DEV Community

loading...

How to create a Kubernetes cluster on Alpine Linux

Dave
K8s, Infra, Backend, and Distributed Systems!
・4 min read

this post will help you understand kubeadm, kubelet flags, and nuances of alpine

Creating a production-ready K8s cluster is almost a breeze nowadays on most cloud platforms so I was curious to see how hard it'd be to create a cluster from scratch on my own set of VMs... turns out not very hard.

To accomplish this, you can either do it the hard way or use some automation. You're presented with two options:

  • kubespray which uses Ansible under the hood
  • kubeadm which is the official way to do it, part of k/k, and supported by amazing k8s team of VMWare

As kubeadm's binary already comes with kubernetes package on Alpine, I decided to go with that option.

I already had KVM installed on my machine and had an Alpine Linux 3.9 VM ready to go, so you need to pause here and provision your VMs if you haven't already before you proceed.

Once you have your VM, you need to add community and testing repositories so you can get the needed binaries for Kubernetes and Docker packages:

# echo "@testing http://dl-cdn.alpinelinux.org/alpine/edge/testing/" >> /etc/apk/repositories
# echo "@community http://dl-cdn.alpinelinux.org/alpine/edge/community/" >> /etc/apk/repositories

then install required packages with:

# apk add kubernetes@testing
# apk add docker@community
# apk add cni-plugins@testing

at this point when I tried to start my docker service, I'd get an error:

# service docker start
supervise-daemon: --pidfile must be specified
failed to start Docker Daemon
ERROR: docker failed to start

This is apparently a bug on part of supervise-daemon and I created a merge request for this issue to alpine/aports but apparently this issue has been solved in newer versions of Alpine. In case you still run into this, you need to edit your /etc/init.d/docker file, add pidfile="/run/docker/docker.pid" and inside start_pre block add mkdir -p /run/docker.

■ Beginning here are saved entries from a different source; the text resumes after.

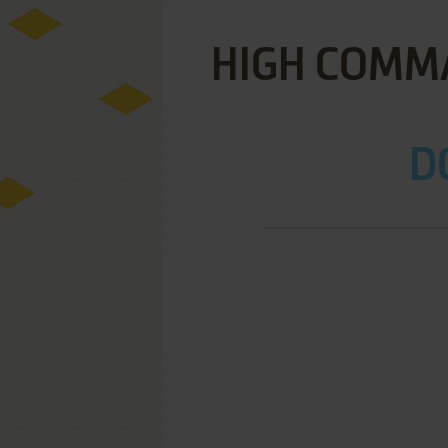
HIGH COMMA
D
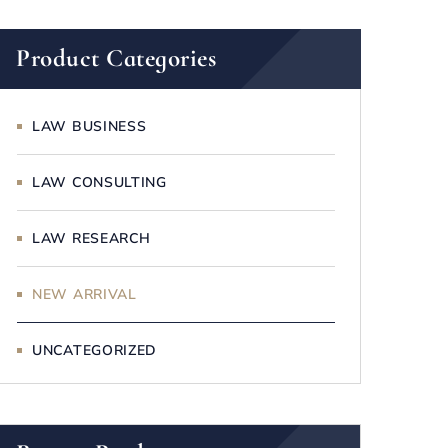
Product Categories
LAW BUSINESS
LAW CONSULTING
LAW RESEARCH
NEW ARRIVAL
UNCATEGORIZED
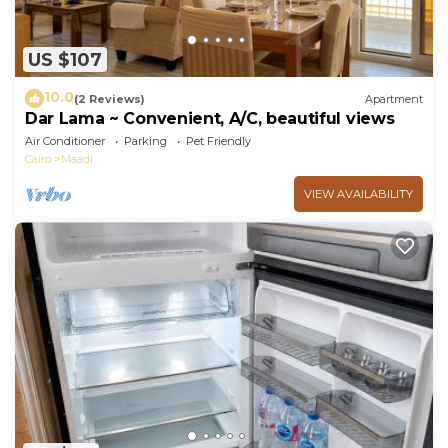
US $107
10.0
(2 Reviews)
Apartment
Dar Lama ~ Convenient, A/C, beautiful views
Air Conditioner
Parking
Pet Friendly
Cairo
Maadi
VIEW AVAILABILITY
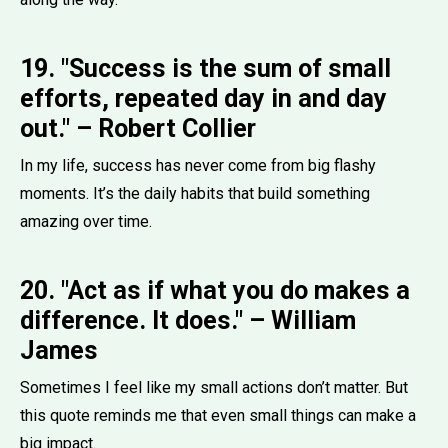
19. "Success is the sum of small
efforts, repeated day in and day
out." – Robert Collier
In my life, success has never come from big flashy
moments. It’s the daily habits that build something
amazing over time.
20. "Act as if what you do makes a
difference. It does." – William
James
Sometimes I feel like my small actions don’t matter. But
this quote reminds me that even small things can make a
big impact.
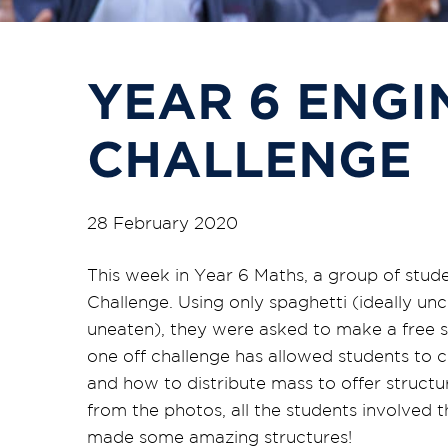
YEAR 6 ENGI
CHALLENGE
28 February 2020
This week in Year 6 Maths, a group of stu
Challenge. Using only spaghetti (ideally u
uneaten), they were asked to make a free s
one off challenge has allowed students to 
and how to distribute mass to offer structur
from the photos, all the students involved 
made some amazing structures!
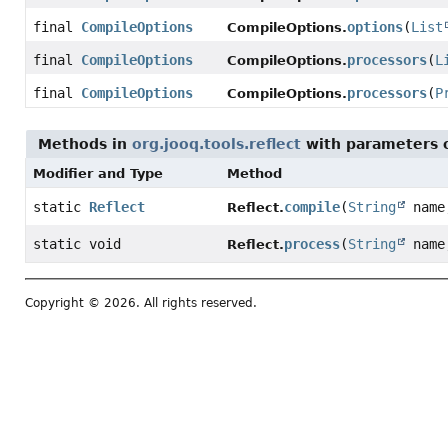
final
CompileOptions
options
(
List
CompileOptions.
final
CompileOptions
processors
(
L
CompileOptions.
final
CompileOptions
processors
(
P
CompileOptions.
Methods in
org.jooq.tools.reflect
with parameters 
Modifier and Type
Method
static
Reflect
compile
(
String
nam
Reflect.
static void
process
(
String
nam
Reflect.
Copyright © 2026. All rights reserved.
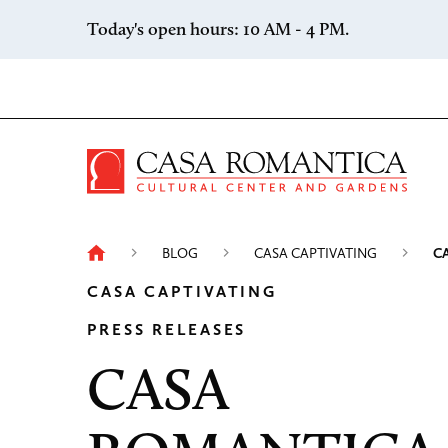
Skip to content
Today's open hours: 10 AM - 4 PM.
Casa 
BLOG
CASA CAPTIVATING
C
CASA CAPTIVATING
PRESS RELEASES
CASA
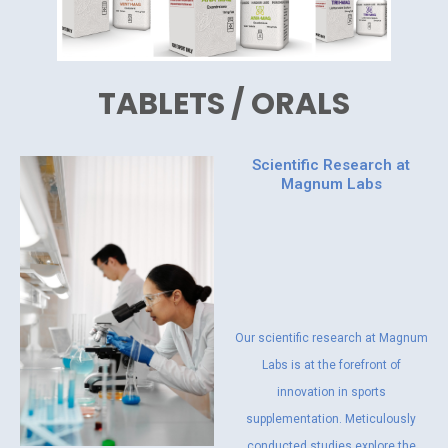
TABLETS / ORALS
Scientific Research at
Magnum Labs
Our scientific research at Magnum
Labs is at the forefront of
innovation in sports
supplementation. Meticulously
conducted studies explore the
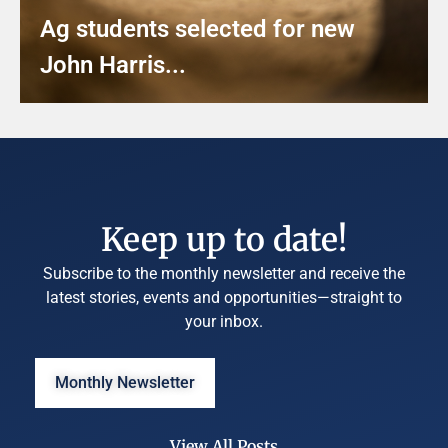
Ag students selected for new
John Harris...
Keep up to date!
Subscribe to the monthly newsletter and receive the
latest stories, events and opportunities—straight to
your inbox.
Monthly Newsletter
View All Posts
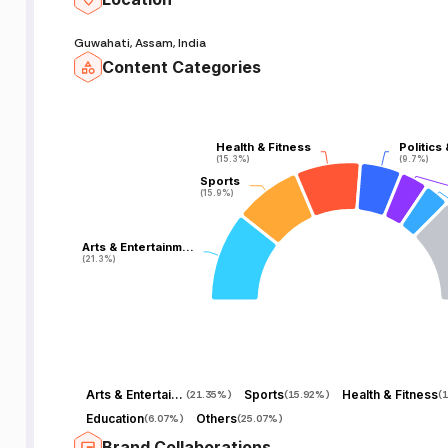
Guwahati, Assam, India
Content Categories
Health & Fitness
Health & Fitness
Politics
Politics
(15.3%)
(15.3%)
(9.7%)
(9.7%)
Sports
Sports
(15.9%)
(15.9%)
Arts & Entertainm…
Arts & Entertainm…
(21.3%)
(21.3%)
Arts & Entertainment
Sports
Health & Fitness
(
21.35%
)
(
15.92%
)
(
1
Education
Others
(
6.07%
)
(
25.07%
)
Brand Collaborations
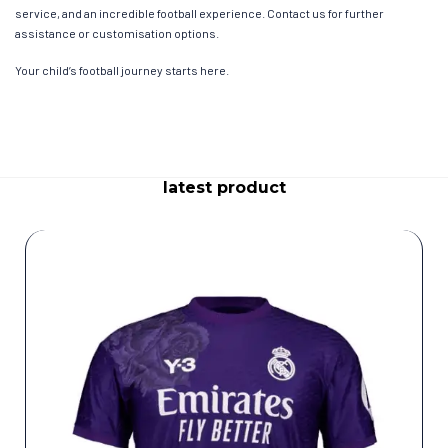
service, and an incredible football experience. Contact us for further
assistance or customisation options.
Your child’s football journey starts here.
latest product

Now you can duplicate your VM in KVM, and name the new one worker-1:

# hostname worker-1
# echo "worker-1" > /etc/hostname

make sure to do the same steps for master node but with the name master-1.

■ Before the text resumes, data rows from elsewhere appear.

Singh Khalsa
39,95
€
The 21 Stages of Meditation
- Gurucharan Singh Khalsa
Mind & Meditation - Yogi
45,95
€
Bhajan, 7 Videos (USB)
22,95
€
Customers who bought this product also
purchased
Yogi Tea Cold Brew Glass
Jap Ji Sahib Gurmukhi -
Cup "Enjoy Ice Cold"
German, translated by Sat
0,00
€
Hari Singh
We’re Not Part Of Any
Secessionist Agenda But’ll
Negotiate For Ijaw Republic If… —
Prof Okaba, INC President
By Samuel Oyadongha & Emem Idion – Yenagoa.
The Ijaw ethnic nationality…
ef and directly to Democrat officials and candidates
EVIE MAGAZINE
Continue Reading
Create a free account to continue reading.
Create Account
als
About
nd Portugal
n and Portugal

You're ready to create your control-plane on master node, run:

# kubeadm init --apiserver-advertise-address=[ Master Node's IP Here ] --kubernetes-version=1.17.5

Kubeadm runs in phases, and it was crashing when reaching:

[wait-control-plane] Waiting for the kubelet to boot up the control plane as static Pods from directory "/etc/kubernetes/manifests". This can take up to 4m0s

Running another terminal (using SSH) and restarting the kubelet service fixed this issue. Turns out, Kubeadm starts the kubelet service first and then writes the config files it needs to start properly. On other OSes such as Ubuntu, Systemd -the OS init system- takes care of restarting the crashing service until the config files are there and kubelet can be run.

Alpine on the other hand, uses OpenRC as its init system which doesn't restart on crash loops. For that Gentoo community has introduced supervise-daemon which is experimental at the moment. To make this possible on Alpine, we fixed this issue directly on kubeadm with this PR.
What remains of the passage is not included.